Tour 2: Re-imagining the Lough Allen Canal
This tour begins in the Upper Shannon, where a network of canals, lakes and rivers interconnect in Co Leitrim. Highlights of this tour include a visit to one of the first Blueways in Ireland, running between Leitrim village and Drumshanbo along the Lough Allen Canal which opened in Autumn 2014.
The Shannon Blueway (now over 200km long) is recreational outdoor activity trails facilitating cycling & walking and complement the paddling trails. Trail development has been supported by capacity building with local communities and businesses to grow recreational and tourist accessibility to the waterways. This tour will feature a visit to the iconic new boardwalk which has been constructed partly on land with a significant section designed to float over the water.

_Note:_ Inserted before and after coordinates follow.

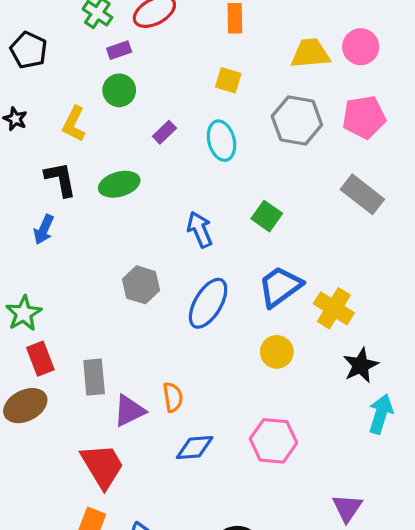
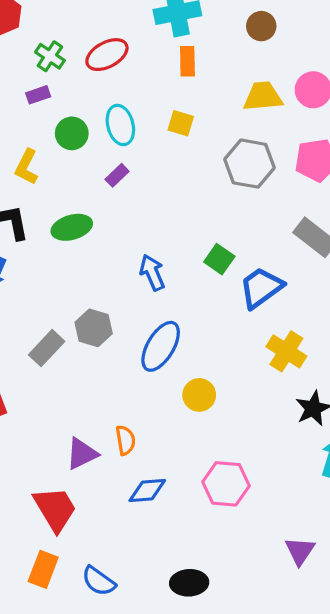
purple rectangle: (119, 50) -> (38, 95), moved
cyan ellipse: (221, 141) -> (120, 125), moved
blue trapezoid: (280, 287) -> (261, 288), moved
yellow circle: (277, 352) -> (199, 395), moved
gray rectangle: (94, 377) -> (47, 348), moved, turned 48

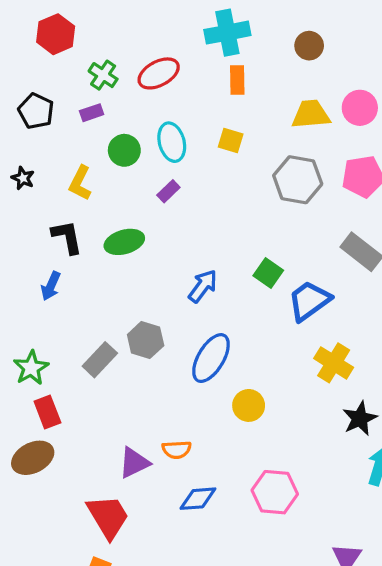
blue arrow: (152, 273) -> (203, 286), turned 60
orange semicircle: (125, 440) -> (177, 450), turned 96

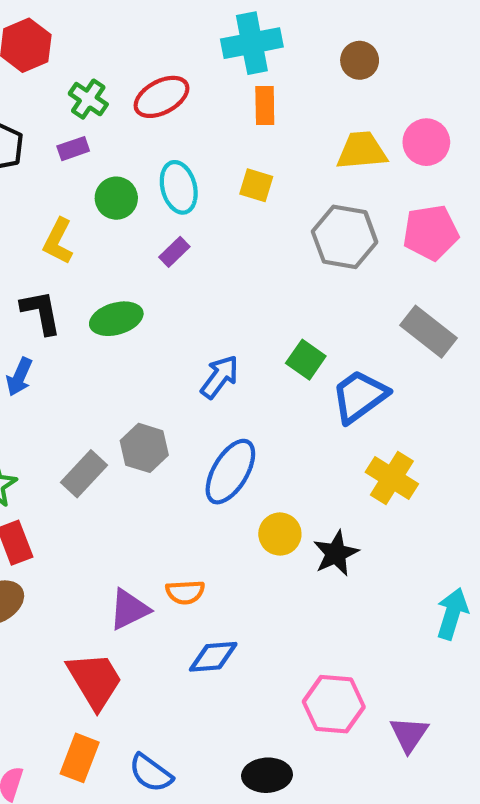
black star: (360, 419) -> (336, 553), moved
pink hexagon: (275, 492) -> (334, 704), moved

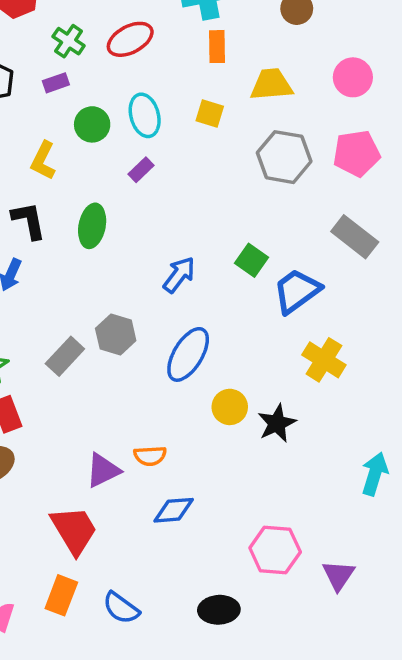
yellow trapezoid: (362, 151) -> (271, 85), moved
green ellipse: (116, 319) -> (92, 226), turned -63

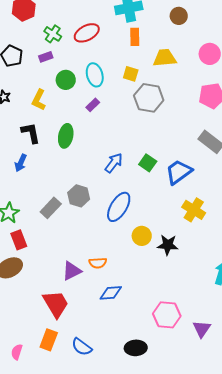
gray hexagon: (284, 157) -> (149, 98), moved
green square: (251, 260) -> (148, 163), moved
black star: (277, 423) -> (168, 245), turned 30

The Shannon-Erne Waterway is also a key feature of this tour. Restored and reopened in 1994, the Waterway features electro-hydraulic locks and a customer operated smart card system. The Shannon-Erne Waterway created a waterway link between Ireland and Northern Ireland, and 23 years since its reopening, the tour will show how the waterway and its communities continue to develop and grow.

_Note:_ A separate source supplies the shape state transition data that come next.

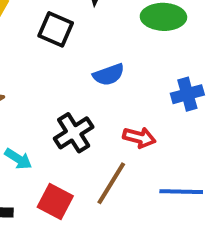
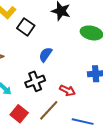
black square: (56, 29) -> (26, 27), moved
blue semicircle: (109, 75) -> (46, 55), moved, turned 133

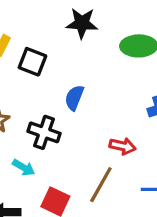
black cross: (35, 81) -> (44, 132), moved, turned -36

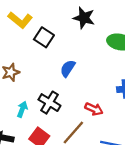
black cross: (44, 132) -> (49, 103), moved
cyan arrow: (24, 168) -> (22, 109), turned -112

The tour will also include further stops to locations nearby, including a boat trip on the majestic river Shannon.
The tour will leave Athlone in the morning and with comfort breaks and lunch is expected to last 8-9 hours. Carrick on Shannon is approximately 1.5 hours from Athlone. The boat used is fully accessible. A low level of fitness is required to take part in the full tour and the short walk on the boardwalk is optional.
Tour 3: A flavour of Ireland’s Ancient East
This tour incorporates the timeless River Shannon and the 213 year old Grand Canal. Highlights will include a visit to see Clonmacnoise, built by early waterways users in the mid-6th century. The Early Christian site founded by St. Ciarán in on the eastern bank of the River Shannon, just south of Athlone includes the ruins of a cathedral, seven churches (10th -13th century), two round towers, three high crosses and the largest collection of Early Christian graveslabs in Western Europe. A boat trip will ensure the best views from the water.
The tour will also visit the main Waterways Ireland workshop for the Grand Canal in Tullamore where visitors will see lock gates in construction.
On this tour, you will also get the opportunity to visit another business set-up by the canal to both use its water for production and the canal boats for distribution. Tullamore Dew Whiskey is known globally and the tour of the old distillery will include a sample of the whiskey produced here.
The tour will leave Athlone in the morning and with stops for comfort breaks and lunch is expected to last 8-9 hours. Tullamore is approximately 45 minutes from Athlone. The boat tour will be fully accessible. A low level of fitness is required to take part in the full tour.